DATA FOR THIS TASK
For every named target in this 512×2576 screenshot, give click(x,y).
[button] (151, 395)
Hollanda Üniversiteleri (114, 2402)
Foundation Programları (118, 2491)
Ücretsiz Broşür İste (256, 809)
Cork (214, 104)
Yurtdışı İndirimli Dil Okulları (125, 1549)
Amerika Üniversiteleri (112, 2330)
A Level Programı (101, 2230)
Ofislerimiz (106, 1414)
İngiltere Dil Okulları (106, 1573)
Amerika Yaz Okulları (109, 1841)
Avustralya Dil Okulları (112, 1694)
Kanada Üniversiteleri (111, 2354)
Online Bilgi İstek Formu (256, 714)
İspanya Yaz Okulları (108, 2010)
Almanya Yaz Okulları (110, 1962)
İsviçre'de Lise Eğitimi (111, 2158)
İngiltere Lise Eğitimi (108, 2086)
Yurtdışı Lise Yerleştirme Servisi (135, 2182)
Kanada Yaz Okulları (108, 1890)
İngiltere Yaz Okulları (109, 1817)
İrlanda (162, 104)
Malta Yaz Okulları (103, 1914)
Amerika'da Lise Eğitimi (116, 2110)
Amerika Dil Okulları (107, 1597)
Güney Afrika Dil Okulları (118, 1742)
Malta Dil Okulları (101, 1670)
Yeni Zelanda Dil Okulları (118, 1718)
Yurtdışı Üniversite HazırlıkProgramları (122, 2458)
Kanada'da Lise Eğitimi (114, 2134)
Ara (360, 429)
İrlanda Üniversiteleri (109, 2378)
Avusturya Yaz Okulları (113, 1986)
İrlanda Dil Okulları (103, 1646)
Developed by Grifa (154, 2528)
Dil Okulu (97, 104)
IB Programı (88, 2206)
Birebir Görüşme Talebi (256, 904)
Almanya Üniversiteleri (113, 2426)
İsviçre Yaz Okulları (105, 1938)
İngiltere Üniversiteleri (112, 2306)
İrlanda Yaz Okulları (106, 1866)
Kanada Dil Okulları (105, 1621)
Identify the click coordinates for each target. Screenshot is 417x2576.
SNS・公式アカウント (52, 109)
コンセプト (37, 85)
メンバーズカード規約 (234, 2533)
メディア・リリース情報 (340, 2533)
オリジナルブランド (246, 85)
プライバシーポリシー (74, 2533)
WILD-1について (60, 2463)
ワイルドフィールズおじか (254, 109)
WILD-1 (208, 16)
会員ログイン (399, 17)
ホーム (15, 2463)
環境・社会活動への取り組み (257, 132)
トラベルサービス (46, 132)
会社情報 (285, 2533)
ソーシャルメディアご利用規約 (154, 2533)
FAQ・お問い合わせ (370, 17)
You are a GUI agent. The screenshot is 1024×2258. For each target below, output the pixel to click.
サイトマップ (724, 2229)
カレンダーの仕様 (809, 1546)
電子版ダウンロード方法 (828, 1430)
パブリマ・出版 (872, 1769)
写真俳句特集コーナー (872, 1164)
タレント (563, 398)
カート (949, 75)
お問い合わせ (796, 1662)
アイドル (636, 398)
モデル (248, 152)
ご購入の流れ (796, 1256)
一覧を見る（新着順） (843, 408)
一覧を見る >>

AIM OF THE TASK
Produce an exact copy of each line from the one holding "Identify the click" through the last line of the records, both included, and nothing more.

TASK ANSWER
Identify the click coordinates for each target. Screenshot is 417x2576.
SNS・公式アカウント (52, 109)
コンセプト (37, 85)
メンバーズカード規約 (234, 2533)
メディア・リリース情報 (340, 2533)
オリジナルブランド (246, 85)
プライバシーポリシー (74, 2533)
WILD-1について (60, 2463)
ワイルドフィールズおじか (254, 109)
WILD-1 (208, 16)
会員ログイン (399, 17)
ホーム (15, 2463)
環境・社会活動への取り組み (257, 132)
トラベルサービス (46, 132)
会社情報 (285, 2533)
ソーシャルメディアご利用規約 (154, 2533)
FAQ・お問い合わせ (370, 17)
You are a GUI agent. The screenshot is 1024×2258. For each target below, output the pixel to click.
サイトマップ (724, 2229)
カレンダーの仕様 (809, 1546)
電子版ダウンロード方法 (828, 1430)
パブリマ・出版 (872, 1769)
写真俳句特集コーナー (872, 1164)
タレント (563, 398)
カート (949, 75)
お問い合わせ (796, 1662)
アイドル (636, 398)
モデル (248, 152)
ご購入の流れ (796, 1256)
一覧を見る（新着順） (843, 408)
一覧を見る >>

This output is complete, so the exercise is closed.